The statistics for each video’s views and downloads at YouTube, Blip.tv, and Facebook (although, we can’t track Facebook stats) equals a lot more than the number of kids we have in our youth ministry, which probably means that kids are watching the episodes several times each week and that their parents are watching them, too. In fact, I often hear from people in our community who don’t even attend our church but watch our youth group videos online! So, our message definitely spreads farther via video than any other communication method we have. (Hint: get some of your youth group kids in the video, tag them in it when you post it to Facebook, and it shows up in a lot of their friends’ feed, making it easy to use video to communicate with many more kids than just your youth group.)

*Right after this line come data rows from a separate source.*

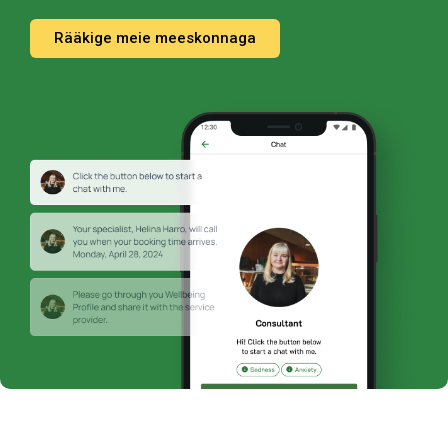
Rääkige meie meeskonnaga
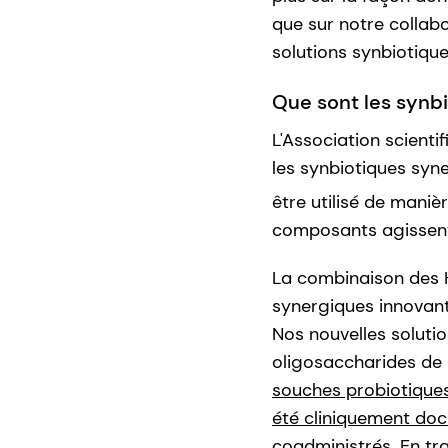
que sur notre collab
solutions synbiotique
Que sont les synb
L'Association scienti
les synbiotiques syn
être utilisé de maniè
composants agissent 
La combinaison des H
synergiques innovant
Nos nouvelles solutio
oligosaccharides de
souches probiotiques 
été cliniquement do
coadministrés. En tr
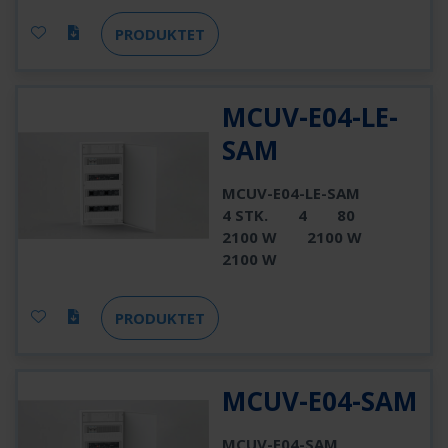
PRODUKTET
MCUV-E04-LE-
SAM
MCUV-E04-LE-SAM
4 STK.
4
80
2100 W
2100 W
2100 W
PRODUKTET
MCUV-E04-SAM
MCUV-E04-SAM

For kids who don’t have high-speed Internet at home, I also show the video each week at youth group if there is time for it.

1. Mass text messages

Primary Audience: High school kids

Text messaging is by far our #1 most effective means of communication. Last summer I shared several ideas for using text messaging in youth ministry, so check that out for more details.

I use TxtSignal.com to send mass text messages out at pretty random times, usually as last-minute reminders or event cancelations, but I also love doing contents, asking for feedback, and sharing ideas through it, too. Just last week the kids had a snow day off from school, so I sent a message to everyone saying, “The first 3 people to reply to this message get a free lunch with me and Dana today. We’ll pick you up at 12:30 PM.” Within minutes my reply box in TxtSignal was lit up (which was good for my self-esteem, too!).

The only limitation with text messaging is that I must be very concise, and that not every kid or parent in our group has text messaging available. But for the ones that do have it, it is hands-down the best communication method we have. Fast, quick communication with instant responses.

How about you?

What works best for your group? How have you evaluated it and tracked it’s effectiveness?